Project

General

Profile

Bug #51279

kclient hangs on umount (testing branch)

Added by Patrick Donnelly about 1 year ago. Updated about 2 months ago.

Status:
Resolved
Priority:
Normal
Assignee:
Category:
-
Target version:
-
% Done:

100%

Source:
Q/A
Tags:
Backport:
Regression:
No
Severity:
3 - minor
Reviewed:
Affected Versions:
ceph-qa-suite:
Crash signature (v1):
Crash signature (v2):

Description

2021-06-17T00:31:39.045 DEBUG:teuthology.run_tasks:Unwinding manager kclient
2021-06-17T00:31:39.054 INFO:tasks.kclient:Unmounting kernel clients...
2021-06-17T00:31:39.054 DEBUG:tasks.cephfs.kernel_mount:Unmounting client client.0...
2021-06-17T00:31:39.055 INFO:teuthology.orchestra.run:Running command with timeout 900
2021-06-17T00:31:39.055 DEBUG:teuthology.orchestra.run.smithi042:> sudo umount /home/ubuntu/cephtest/mnt.0
...
2021-06-17T00:46:39.071 ERROR:teuthology:Uncaught exception (Hub)
Traceback (most recent call last):
  File "/home/teuthworker/src/git.ceph.com_git_teuthology_f359b10daba6e0103d42ccfc021bc797f3cd7edc/virtualenv/lib/python3.6/site-packages/paramiko/channel.py", line 747, in recv_stderr
    out = self.in_stderr_buffer.read(nbytes, self.timeout)
  File "/home/teuthworker/src/git.ceph.com_git_teuthology_f359b10daba6e0103d42ccfc021bc797f3cd7edc/virtualenv/lib/python3.6/site-packages/paramiko/buffered_pipe.py", line 164, in read
    raise PipeTimeout()
paramiko.buffered_pipe.PipeTimeout

From: /ceph/teuthology-archive/pdonnell-2021-06-16_21:26:55-fs-wip-pdonnell-testing-20210616.191804-distro-basic-smithi/6175751/teuthology.log

With kernel testing branch.

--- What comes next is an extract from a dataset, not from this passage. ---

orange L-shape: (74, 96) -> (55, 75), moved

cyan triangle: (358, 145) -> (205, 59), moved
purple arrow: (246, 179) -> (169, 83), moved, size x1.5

Test had otherwise completed successfully.


Subtasks

Bug #52431: cephfs client must clean up bogus caps after failed async createDuplicateJeff Layton


Related issues

Related to Linux kernel client - Bug #52997: rhel: hanging umount Duplicate

History

#1 Updated by Jeff Layton about 1 year ago

Definitely hung. The console log has this:

[ 1600.021975] INFO: task umount:44870 blocked for more than 122 seconds.
[ 1600.028834]       Not tainted 5.13.0-rc4-ceph-g78ad69ef5540 #1
[ 1600.034828] "echo 0 > /proc/sys/kernel/hung_task_timeout_secs" disables this message.
[ 1600.042830] task:umount          state:D stack:    0 pid:44870 ppid: 44854 flags:0x00004000
[ 1600.051391] Call Trace:
[ 1600.053987]  __schedule+0x43a/0xaa0
[ 1600.057628]  schedule+0x51/0xc0
[ 1600.060910]  ceph_mdsc_sync+0x44f/0x4e0 [ceph]
[ 1600.065598]  ? do_wait_intr_irq+0xc0/0xc0
[ 1600.069905]  ceph_sync_fs+0x33/0x110 [ceph]
[ 1600.074262]  sync_filesystem+0x6b/0x90
[ 1600.078150]  generic_shutdown_super+0x22/0x110
[ 1600.082747]  kill_anon_super+0x14/0x30
[ 1600.086641]  ceph_kill_sb+0x39/0xa0 [ceph]
[ 1600.090883]  deactivate_locked_super+0x2e/0x70
[ 1600.095448]  cleanup_mnt+0xb8/0x140
[ 1600.099090]  task_work_run+0x6d/0xb0
[ 1600.102801]  exit_to_user_mode_prepare+0x210/0x220
[ 1600.107712]  syscall_exit_to_user_mode+0x27/0x70
[ 1600.112461]  do_syscall_64+0x42/0x70
[ 1600.116149]  entry_SYSCALL_64_after_hwframe+0x44/0xae
[ 1600.121313] RIP: 0033:0x7f1589743f5b
[ 1600.124992] RSP: 002b:00007ffc5b7f2398 EFLAGS: 00000246 ORIG_RAX: 00000000000000a6
[ 1600.132691] RAX: 0000000000000000 RBX: 00005647d6fae5d0 RCX: 00007f1589743f5b
[ 1600.139933] RDX: 0000000000000001 RSI: 0000000000000000 RDI: 00005647d6fae7b0
[ 1600.147165] RBP: 0000000000000000 R08: 00005647d6fae7e0 R09: 00007f15897c4d40
[ 1600.154412] R10: 0000000000000000 R11: 0000000000000246 R12: 00005647d6fae7b0
[ 1600.161651] R13: 00007f158a4ef184 R14: 0000000000000000 R15: 00000000ffffffff
[ 1600.168900] 
[ 1600.168900] Showing all locks held in the system:
[ 1600.175211] 1 lock held by khungtaskd/56:
[ 1600.179318]  #0: ffffffff82759d60 (rcu_read_lock){....}-{1:2}, at: debug_show_all_locks+0x15/0x183
[ 1600.188447] 1 lock held by systemd-journal/546:
[ 1600.193203] 1 lock held by umount/44870:
[ 1600.197224]  #0: ffff88811b1a10e0 (&type->s_umount_key#60){++++}-{3:3}, at: deactivate_super+0x43/0x50
[ 1600.206664] 

It's probably one of these calls in ceph_mdsc_sync:

        wait_unsafe_requests(mdsc, want_tid);
        wait_caps_flush(mdsc, want_flush);

...but I'm not sure which.

This kernel doesn't have the mutex elision patches that I recently proposed, so the problem is not related to those.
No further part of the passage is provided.